9. The Supreme Court in Shri Anadi Mukta Sadgum S.M.V.S.J.M.S. Trust v. V. R. Rudani (1989-II-LLJ-324) has considered in extenso that of the law relating to mandamus in India. The Supreme Court has noted striking departure of Indian law from the English law in the light of the language used in Article 226 of the Constitution of India. The following observation of the Supreme Court is of relevance for the present cases at p.329:-
"There, however, the prerogative writ of mandamus confined only to public authorities to compel performance of public duty. The 'public authority' for them means every body which is created by statute-and whose powers and duties are defined by statute. So Government departments, local authorities, police authorities, and statutory undertakings and corporations, are all public authorities. But there is no such limitation for our High Courts to issue the writ in the nature of mandamus'."
It has been further observed in paragraph 22 of the said decision as follows: -
"The judicial control over the fast expanding maze of bodies affecting the rights of the people should not be put into water tight compartment. It should remain flexible to meet the requirements of variable circumstances. Mandamus is a very wide remedy which must be easily available "to reach injustice wherever it is found". Technicalities should not come in the way of granting that relief under Article 226. We, therefore, reject the contention urged for the appellants on the maintainability of the writ petition."

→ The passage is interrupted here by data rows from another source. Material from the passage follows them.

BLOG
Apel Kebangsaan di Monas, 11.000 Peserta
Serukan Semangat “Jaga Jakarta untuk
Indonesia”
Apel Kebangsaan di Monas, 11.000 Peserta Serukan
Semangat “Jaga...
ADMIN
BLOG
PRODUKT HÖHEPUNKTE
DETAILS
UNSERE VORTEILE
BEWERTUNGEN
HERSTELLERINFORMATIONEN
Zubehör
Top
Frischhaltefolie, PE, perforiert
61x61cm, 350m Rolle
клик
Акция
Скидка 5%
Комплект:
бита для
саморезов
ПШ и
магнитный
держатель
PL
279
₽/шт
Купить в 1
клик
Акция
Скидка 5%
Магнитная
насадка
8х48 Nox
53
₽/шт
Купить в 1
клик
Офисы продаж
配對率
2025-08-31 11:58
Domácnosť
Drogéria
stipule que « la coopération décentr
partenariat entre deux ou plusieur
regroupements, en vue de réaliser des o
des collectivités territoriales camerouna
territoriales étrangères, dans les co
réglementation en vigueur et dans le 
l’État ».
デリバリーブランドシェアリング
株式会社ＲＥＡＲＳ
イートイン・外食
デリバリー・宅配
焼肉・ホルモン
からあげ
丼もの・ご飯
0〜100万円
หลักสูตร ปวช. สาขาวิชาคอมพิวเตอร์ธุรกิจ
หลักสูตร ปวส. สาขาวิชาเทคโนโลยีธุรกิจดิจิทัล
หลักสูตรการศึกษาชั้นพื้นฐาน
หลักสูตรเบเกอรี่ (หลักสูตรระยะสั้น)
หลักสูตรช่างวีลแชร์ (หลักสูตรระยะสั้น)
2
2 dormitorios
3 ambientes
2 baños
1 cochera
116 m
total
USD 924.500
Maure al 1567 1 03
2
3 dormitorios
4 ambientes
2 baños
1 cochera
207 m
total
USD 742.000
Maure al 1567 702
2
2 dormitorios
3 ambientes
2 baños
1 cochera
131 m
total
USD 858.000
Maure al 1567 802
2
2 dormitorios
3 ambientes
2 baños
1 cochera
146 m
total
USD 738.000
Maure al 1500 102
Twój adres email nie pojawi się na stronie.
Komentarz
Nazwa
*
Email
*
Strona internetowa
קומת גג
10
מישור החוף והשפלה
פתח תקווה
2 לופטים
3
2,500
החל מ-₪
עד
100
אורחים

10. It is clear from the above pronouncement that a writ of mandamus should be issued to police authorities to enforce law. It is needless to say that duties imposed on the police authorities are to prevent the commission of crimes including the commission of cognizable offences. It is immaterial whether such crime is committed against an individual or public at large. In this view of ours it is necessary for us to grant the relief to the appellant because he is complaining of the inaction on the part of the police authorities to prevent the respondents from committing offences and also rescue the appellant from the clutches of the contesting respondents who have taken law in their own hands and are preventing the management from exercising their fundamental right to engage their own men and carry on a lawful trade or business as above. For the foregoing reasons the writ petition and the writ appeal are allowed. A mandamus is issued to respondents 1 to 4 to provide adequate police protection to the appellant, their employees and servants in the course of their lawful carrying on of business without any obstruction from the respondents-unions or members of the respondents-unions or any other persons claiming through or under them. We make it clear that the direction given above is confined only to the rain-guarding work in the estate concerned and not with reference to any other work for which the casual labourers are engaged.
The writ appeal is disposed of as above. There will be no order as to costs.